Aim of the task => Identify all lines below that hold "Group" and collect them.

Document understanding data =>
"""

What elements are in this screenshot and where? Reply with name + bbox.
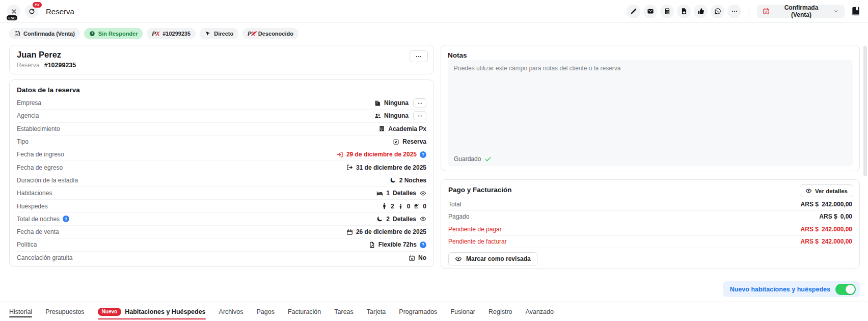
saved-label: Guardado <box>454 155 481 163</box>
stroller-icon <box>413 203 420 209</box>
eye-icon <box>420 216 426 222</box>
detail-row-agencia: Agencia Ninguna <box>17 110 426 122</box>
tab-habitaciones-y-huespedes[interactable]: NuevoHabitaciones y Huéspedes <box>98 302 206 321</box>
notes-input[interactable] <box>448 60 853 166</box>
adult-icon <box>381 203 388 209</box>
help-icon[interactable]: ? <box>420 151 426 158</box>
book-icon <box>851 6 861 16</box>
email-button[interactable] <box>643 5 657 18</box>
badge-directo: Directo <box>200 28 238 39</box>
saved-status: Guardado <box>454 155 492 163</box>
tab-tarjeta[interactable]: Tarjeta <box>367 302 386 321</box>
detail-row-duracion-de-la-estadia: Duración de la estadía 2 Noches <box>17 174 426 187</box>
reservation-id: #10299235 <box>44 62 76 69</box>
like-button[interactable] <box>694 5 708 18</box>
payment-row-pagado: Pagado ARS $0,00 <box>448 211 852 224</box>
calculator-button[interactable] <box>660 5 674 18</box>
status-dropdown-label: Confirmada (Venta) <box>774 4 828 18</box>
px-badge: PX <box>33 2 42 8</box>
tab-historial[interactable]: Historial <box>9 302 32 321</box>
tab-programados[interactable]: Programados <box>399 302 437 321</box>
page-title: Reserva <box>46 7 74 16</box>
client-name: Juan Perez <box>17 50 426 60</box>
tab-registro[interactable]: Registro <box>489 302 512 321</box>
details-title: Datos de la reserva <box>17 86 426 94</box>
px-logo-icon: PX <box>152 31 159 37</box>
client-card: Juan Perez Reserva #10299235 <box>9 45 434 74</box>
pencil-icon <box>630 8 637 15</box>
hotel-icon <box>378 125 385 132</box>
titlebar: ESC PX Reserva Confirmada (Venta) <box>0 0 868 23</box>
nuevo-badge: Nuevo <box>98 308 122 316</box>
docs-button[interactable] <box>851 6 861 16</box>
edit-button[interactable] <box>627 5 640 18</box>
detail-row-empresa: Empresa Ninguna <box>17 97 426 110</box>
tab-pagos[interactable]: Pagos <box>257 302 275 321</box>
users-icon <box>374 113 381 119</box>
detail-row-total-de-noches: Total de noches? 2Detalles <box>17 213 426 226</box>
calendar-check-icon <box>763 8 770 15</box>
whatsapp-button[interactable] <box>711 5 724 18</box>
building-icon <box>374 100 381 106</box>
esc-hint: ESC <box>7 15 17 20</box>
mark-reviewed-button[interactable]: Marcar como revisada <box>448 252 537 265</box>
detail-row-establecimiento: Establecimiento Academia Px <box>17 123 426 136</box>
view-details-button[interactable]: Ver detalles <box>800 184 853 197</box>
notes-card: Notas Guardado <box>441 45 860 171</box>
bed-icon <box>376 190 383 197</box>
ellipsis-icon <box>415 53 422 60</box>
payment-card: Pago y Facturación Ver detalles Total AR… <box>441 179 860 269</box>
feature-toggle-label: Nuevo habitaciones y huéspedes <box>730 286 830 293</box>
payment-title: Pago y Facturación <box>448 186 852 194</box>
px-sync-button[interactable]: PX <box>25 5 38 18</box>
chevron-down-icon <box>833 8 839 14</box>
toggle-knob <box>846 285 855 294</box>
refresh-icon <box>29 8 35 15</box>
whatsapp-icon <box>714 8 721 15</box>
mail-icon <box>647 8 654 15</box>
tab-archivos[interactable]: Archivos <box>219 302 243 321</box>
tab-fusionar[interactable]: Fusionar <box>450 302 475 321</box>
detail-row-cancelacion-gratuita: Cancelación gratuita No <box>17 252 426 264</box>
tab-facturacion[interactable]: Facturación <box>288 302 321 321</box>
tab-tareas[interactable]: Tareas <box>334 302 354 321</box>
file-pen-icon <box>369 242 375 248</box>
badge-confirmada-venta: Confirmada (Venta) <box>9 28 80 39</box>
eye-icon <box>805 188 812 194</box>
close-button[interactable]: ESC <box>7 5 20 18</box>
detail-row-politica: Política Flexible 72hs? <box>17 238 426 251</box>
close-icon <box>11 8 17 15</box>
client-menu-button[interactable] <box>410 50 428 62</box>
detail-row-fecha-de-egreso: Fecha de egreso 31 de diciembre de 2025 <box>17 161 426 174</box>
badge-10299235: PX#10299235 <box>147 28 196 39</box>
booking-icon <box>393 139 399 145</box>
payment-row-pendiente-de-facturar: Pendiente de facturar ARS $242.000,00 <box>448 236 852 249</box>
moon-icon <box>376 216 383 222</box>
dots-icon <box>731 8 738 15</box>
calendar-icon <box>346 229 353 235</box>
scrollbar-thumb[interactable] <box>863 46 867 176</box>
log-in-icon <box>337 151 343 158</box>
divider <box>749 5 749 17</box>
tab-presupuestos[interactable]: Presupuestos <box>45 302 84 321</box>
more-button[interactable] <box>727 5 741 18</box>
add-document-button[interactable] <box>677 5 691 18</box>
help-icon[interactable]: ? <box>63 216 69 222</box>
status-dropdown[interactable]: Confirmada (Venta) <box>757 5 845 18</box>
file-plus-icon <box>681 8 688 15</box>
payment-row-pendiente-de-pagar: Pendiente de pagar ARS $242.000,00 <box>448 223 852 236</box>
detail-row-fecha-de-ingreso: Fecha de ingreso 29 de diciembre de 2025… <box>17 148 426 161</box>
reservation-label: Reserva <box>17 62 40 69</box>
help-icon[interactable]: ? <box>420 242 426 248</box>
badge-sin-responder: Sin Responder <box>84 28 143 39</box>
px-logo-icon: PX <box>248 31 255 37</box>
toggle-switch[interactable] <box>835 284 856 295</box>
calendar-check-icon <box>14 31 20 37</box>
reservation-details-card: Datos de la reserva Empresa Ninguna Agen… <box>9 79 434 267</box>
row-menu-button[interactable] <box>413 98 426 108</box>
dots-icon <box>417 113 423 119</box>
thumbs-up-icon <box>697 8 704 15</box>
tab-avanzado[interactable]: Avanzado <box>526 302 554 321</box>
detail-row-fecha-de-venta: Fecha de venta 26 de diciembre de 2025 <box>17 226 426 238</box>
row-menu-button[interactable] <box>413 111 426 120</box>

"""
"""

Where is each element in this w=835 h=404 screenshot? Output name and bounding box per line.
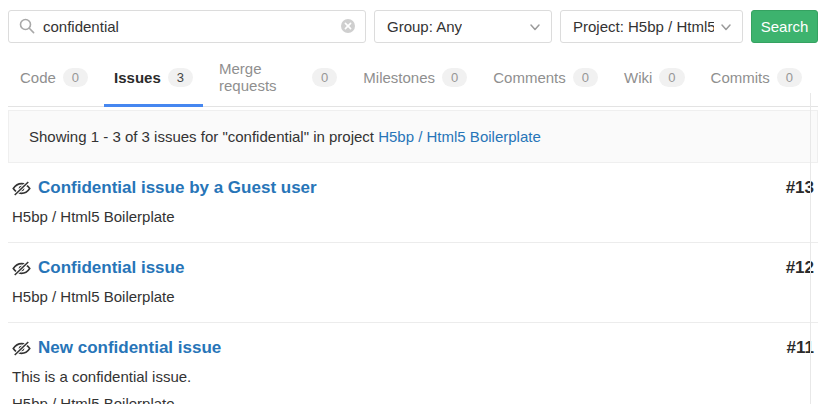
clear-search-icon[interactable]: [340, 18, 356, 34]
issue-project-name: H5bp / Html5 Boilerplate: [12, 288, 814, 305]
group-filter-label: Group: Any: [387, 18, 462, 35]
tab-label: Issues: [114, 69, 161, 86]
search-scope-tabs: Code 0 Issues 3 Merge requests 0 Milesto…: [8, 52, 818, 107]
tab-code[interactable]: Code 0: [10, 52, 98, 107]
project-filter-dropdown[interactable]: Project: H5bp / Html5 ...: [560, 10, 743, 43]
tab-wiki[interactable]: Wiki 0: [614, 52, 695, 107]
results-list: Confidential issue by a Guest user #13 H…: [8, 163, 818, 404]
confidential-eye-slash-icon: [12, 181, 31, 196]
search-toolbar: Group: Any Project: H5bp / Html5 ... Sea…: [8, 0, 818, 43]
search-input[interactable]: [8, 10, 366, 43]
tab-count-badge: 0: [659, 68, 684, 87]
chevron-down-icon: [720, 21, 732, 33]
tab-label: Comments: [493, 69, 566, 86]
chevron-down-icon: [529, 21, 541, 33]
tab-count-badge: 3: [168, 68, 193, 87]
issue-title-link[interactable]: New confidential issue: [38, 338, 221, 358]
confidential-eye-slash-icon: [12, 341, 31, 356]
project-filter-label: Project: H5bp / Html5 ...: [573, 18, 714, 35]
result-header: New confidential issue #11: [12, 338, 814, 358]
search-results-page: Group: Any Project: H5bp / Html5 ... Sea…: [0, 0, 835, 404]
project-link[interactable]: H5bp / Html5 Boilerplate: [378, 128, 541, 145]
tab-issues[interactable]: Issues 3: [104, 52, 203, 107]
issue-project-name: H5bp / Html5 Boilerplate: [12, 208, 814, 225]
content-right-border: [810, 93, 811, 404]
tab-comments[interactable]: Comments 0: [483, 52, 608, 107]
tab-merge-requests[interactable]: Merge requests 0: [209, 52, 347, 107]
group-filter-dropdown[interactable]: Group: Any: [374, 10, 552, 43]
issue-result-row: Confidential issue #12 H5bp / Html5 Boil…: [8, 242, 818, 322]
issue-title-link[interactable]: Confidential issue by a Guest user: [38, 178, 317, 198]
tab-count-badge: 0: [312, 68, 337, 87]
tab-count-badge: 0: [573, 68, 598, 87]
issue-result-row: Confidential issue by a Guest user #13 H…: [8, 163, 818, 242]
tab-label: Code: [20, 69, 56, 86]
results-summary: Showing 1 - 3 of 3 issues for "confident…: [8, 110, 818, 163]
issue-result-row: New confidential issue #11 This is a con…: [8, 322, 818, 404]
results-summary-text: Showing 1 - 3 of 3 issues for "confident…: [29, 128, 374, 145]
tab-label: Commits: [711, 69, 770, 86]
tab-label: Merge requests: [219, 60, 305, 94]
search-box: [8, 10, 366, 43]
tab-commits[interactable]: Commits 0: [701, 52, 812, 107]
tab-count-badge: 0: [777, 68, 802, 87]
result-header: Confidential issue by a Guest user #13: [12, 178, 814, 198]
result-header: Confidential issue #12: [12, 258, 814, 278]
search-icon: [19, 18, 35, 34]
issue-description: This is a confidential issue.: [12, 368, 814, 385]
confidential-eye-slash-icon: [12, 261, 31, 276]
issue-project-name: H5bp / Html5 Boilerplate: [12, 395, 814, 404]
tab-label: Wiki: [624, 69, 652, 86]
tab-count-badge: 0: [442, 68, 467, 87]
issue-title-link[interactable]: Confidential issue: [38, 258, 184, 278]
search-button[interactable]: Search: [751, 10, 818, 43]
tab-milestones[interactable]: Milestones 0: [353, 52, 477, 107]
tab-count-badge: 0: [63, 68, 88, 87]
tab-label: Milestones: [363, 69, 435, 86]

"""
"""

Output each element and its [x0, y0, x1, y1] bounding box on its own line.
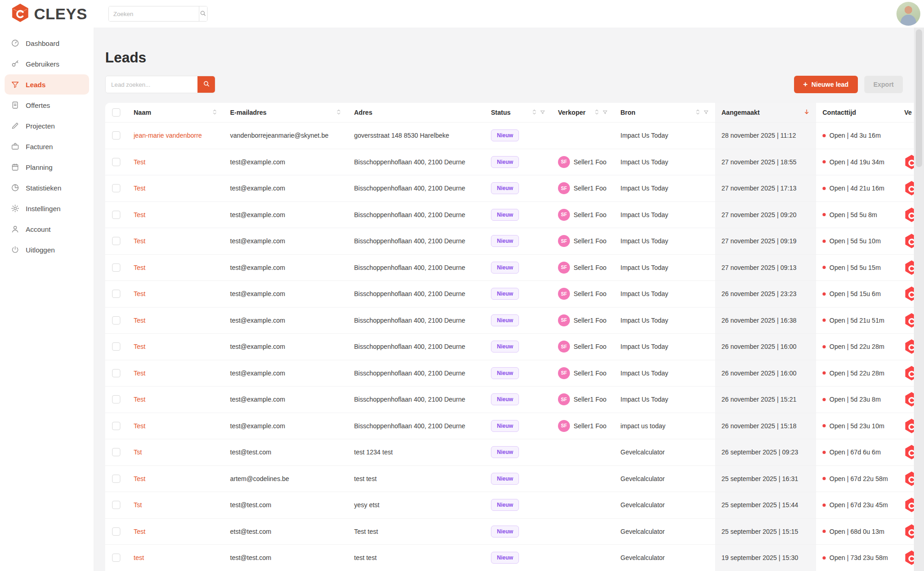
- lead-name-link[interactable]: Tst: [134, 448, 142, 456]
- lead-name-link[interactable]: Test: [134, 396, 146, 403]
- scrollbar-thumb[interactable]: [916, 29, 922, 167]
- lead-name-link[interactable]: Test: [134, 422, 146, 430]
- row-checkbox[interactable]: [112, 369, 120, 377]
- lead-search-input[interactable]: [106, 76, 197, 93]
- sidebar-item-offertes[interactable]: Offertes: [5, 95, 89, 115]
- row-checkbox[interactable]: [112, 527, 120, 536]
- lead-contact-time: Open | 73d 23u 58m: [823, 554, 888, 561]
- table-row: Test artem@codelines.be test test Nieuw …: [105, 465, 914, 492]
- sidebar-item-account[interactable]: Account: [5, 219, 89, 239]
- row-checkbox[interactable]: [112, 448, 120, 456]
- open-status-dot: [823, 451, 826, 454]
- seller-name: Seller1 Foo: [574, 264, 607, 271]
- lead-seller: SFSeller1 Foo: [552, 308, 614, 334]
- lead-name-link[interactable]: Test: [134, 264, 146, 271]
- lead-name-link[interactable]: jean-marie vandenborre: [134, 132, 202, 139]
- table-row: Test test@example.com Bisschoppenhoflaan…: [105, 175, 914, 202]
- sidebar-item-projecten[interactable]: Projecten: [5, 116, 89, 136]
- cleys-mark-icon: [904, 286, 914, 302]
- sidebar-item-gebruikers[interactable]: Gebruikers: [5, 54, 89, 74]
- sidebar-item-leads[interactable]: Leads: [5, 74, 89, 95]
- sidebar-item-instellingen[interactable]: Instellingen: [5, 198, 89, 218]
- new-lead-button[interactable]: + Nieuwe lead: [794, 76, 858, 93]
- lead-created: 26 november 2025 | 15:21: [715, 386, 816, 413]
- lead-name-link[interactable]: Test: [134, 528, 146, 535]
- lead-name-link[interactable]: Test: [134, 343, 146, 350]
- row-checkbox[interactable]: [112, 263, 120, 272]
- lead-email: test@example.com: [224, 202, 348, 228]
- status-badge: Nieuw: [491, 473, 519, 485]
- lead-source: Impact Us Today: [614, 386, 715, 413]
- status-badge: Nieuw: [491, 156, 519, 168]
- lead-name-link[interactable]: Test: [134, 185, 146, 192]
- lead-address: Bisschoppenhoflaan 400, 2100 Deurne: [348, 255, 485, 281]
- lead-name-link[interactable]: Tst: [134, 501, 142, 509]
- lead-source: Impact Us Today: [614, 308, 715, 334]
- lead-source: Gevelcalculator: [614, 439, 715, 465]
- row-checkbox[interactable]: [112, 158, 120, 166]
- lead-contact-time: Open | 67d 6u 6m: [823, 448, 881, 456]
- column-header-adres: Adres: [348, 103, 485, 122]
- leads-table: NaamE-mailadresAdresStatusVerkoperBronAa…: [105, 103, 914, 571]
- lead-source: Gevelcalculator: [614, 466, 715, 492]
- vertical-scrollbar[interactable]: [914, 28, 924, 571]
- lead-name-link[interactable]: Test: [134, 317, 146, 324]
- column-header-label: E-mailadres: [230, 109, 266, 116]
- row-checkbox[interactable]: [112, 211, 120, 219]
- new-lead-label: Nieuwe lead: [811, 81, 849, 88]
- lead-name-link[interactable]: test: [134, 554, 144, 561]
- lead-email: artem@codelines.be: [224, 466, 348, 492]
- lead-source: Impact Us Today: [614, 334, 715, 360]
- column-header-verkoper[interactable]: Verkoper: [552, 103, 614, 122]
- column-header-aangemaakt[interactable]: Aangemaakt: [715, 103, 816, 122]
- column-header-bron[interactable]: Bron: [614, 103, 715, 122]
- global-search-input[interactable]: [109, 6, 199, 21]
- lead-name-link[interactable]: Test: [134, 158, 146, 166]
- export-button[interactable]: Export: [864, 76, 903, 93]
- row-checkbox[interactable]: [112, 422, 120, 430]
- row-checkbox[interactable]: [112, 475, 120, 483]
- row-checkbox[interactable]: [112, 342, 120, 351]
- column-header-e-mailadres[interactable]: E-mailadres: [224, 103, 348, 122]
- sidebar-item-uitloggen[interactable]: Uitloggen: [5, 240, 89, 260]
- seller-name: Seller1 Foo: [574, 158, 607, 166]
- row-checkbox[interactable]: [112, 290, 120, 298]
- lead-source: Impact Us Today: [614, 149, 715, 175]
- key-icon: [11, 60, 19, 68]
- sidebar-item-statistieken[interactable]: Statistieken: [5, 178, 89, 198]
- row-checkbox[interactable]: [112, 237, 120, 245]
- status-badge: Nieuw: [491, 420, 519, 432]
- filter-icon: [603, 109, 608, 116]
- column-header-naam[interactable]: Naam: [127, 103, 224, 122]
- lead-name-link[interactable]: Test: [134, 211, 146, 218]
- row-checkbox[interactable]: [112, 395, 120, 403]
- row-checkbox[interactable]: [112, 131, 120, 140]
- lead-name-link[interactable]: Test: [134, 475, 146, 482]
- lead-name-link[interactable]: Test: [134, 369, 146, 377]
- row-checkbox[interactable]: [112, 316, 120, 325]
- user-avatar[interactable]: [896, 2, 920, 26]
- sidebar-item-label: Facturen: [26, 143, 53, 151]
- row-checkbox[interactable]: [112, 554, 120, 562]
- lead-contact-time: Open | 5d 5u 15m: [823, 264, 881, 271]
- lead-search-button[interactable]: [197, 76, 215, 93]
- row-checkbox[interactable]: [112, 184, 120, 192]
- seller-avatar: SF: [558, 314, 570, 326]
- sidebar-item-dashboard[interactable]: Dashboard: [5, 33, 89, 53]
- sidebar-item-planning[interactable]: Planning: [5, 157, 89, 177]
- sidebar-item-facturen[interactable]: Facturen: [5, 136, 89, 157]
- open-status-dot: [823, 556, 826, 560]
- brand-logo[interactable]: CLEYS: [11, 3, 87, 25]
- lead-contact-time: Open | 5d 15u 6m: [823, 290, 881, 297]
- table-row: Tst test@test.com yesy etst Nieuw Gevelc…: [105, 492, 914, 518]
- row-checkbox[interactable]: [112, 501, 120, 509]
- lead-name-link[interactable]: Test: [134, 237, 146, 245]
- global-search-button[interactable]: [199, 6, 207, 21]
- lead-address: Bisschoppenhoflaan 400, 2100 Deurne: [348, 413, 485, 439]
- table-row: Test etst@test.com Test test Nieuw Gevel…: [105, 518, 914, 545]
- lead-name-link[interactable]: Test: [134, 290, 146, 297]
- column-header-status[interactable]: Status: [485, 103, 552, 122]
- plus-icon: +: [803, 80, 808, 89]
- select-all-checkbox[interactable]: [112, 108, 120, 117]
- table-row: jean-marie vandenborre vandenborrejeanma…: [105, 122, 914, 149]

"""

Solution for this problem =>
group-filter-label: Group: Any: [387, 18, 462, 35]
search-toolbar: Group: Any Project: H5bp / Html5 ... Sea…: [8, 0, 818, 43]
search-results-page: Group: Any Project: H5bp / Html5 ... Sea…: [0, 0, 835, 404]
group-filter-dropdown[interactable]: Group: Any: [374, 10, 552, 43]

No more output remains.